REQUIREMENT → Word for word, copy out the entries below, but not the pictures in them.

(Beginning of DATA TO EXAMINE)

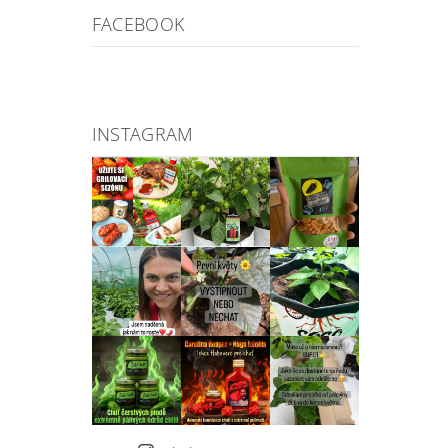
FACEBOOK
INSTAGRAM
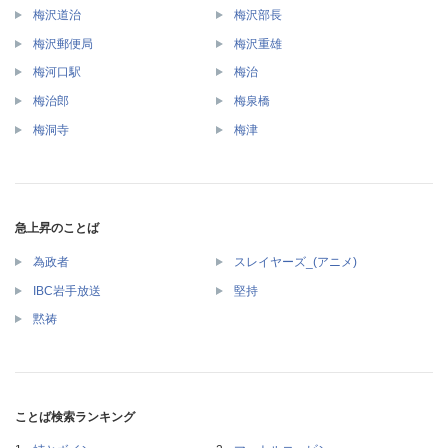
梅沢道治
梅沢部長
梅沢郵便局
梅沢重雄
梅河口駅
梅治
梅治郎
梅泉橋
梅洞寺
梅津
急上昇のことば
為政者
スレイヤーズ_(アニメ)
IBC岩手放送
堅持
黙祷
ことば検索ランキング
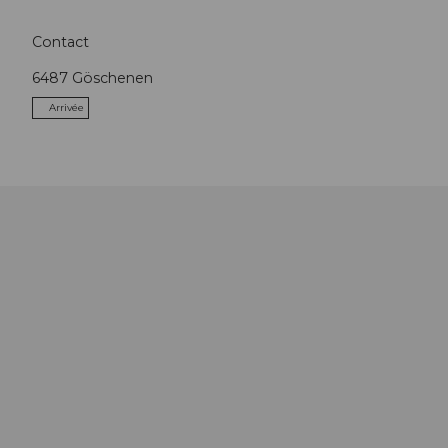
Contact
6487
Göschenen
Arrivée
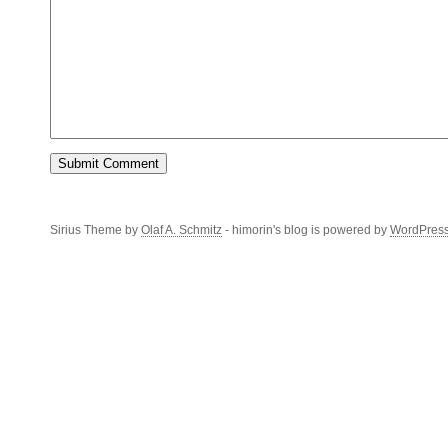
Sirius Theme by
Olaf A. Schmitz
- himorin's blog is powered by
WordPres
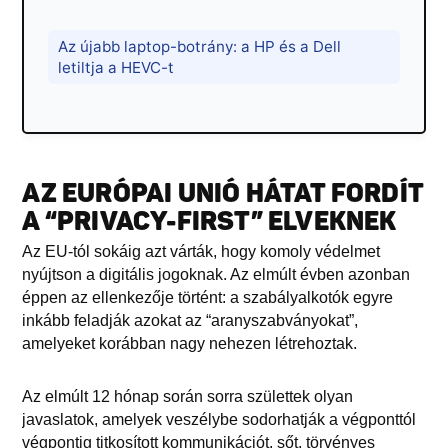
Az újabb laptop-botrány: a HP és a Dell
letiltja a HEVC-t
AZ EURÓPAI UNIÓ HÁTAT FORDÍT
A “PRIVACY-FIRST” ELVEKNEK
Az EU-tól sokáig azt várták, hogy komoly védelmet
nyújtson a digitális jogoknak. Az elmúlt évben azonban
éppen az ellenkezője történt: a szabályalkotók egyre
inkább feladják azokat az “aranyszabványokat”,
amelyeket korábban nagy nehezen létrehoztak.
Az elmúlt 12 hónap során sorra születtek olyan
javaslatok, amelyek veszélybe sodorhatják a végponttól
végpontig titkosított kommunikációt, sőt, törvényes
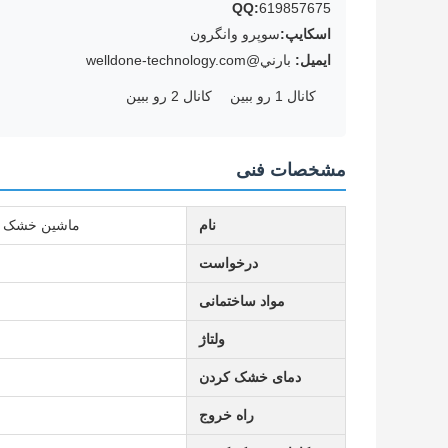
QQ:
619857675
اسکایپ:
سوپرو وانگرون
ایمیل:
بارني@welldone-technology.com
کانال 1 رو ببين
کانال 2 رو ببين
مشخصات فنی
نام
ماشین خشک کر
درخواست
مواد ساختمانی
ولتاژ
دمای خشک کردن
راه خروج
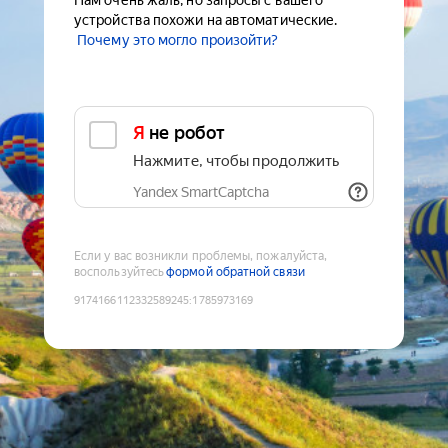
Нам очень жаль, но запросы с вашего
устройства похожи на автоматические.
Почему это могло произойти?
Я не робот
Нажмите, чтобы продолжить
Yandex SmartCaptcha
Если у вас возникли проблемы, пожалуйста,
воспользуйтесь
формой обратной связи
9174166112332589245
:
1785973169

(End of DATA TO EXAMINE)

TASK RESPONSE →
FACEBOOK
INSTAGRAM
梅沢道治
梅沢部長
梅沢郵便局
梅沢重雄
梅河口駅
梅治
梅治郎
梅泉橋
梅洞寺
梅津
急上昇のことば
為政者
スレイヤーズ_(アニメ)
IBC岩手放送
堅持
黙祷
ことば検索ランキング
Contact
6487
Göschenen
Arrivée
Sirius Theme by
Olaf A. Schmitz
- himorin's blog is powered by
WordPres
Az újabb laptop-botrány: a HP és a Dell
letiltja a HEVC-t
AZ EURÓPAI UNIÓ HÁTAT FORDÍT
A “PRIVACY-FIRST” ELVEKNEK
Az EU-tól sokáig azt várták, hogy komoly védelmet
nyújtson a digitális jogoknak. Az elmúlt évben azonban
éppen az ellenkezője történt: a szabályalkotók egyre
inkább feladják azokat az “aranyszabványokat”,
amelyeket korábban nagy nehezen létrehoztak.
Az elmúlt 12 hónap során sorra születtek olyan
javaslatok, amelyek veszélybe sodorhatják a végponttól
végpontig titkosított kommunikációt, sőt, törvényes
QQ:
619857675
اسکایپ:
سوپرو وانگرون
ایمیل:
بارني@welldone-technology.com
کانال 1 رو ببين
کانال 2 رو ببين
مشخصات فنی
نام
ماشین خشک کر
درخواست
مواد ساختمانی
ولتاژ
دمای خشک کردن
راه خروج
Нам очень жаль, но запросы с вашего
устройства похожи на автоматические.
Почему это могло произойти?
Я не робот
Нажмите, чтобы продолжить
Yandex SmartCaptcha
Если у вас возникли проблемы, пожалуйста,
воспользуйтесь
формой обратной связи
9174166112332589245
:
1785973169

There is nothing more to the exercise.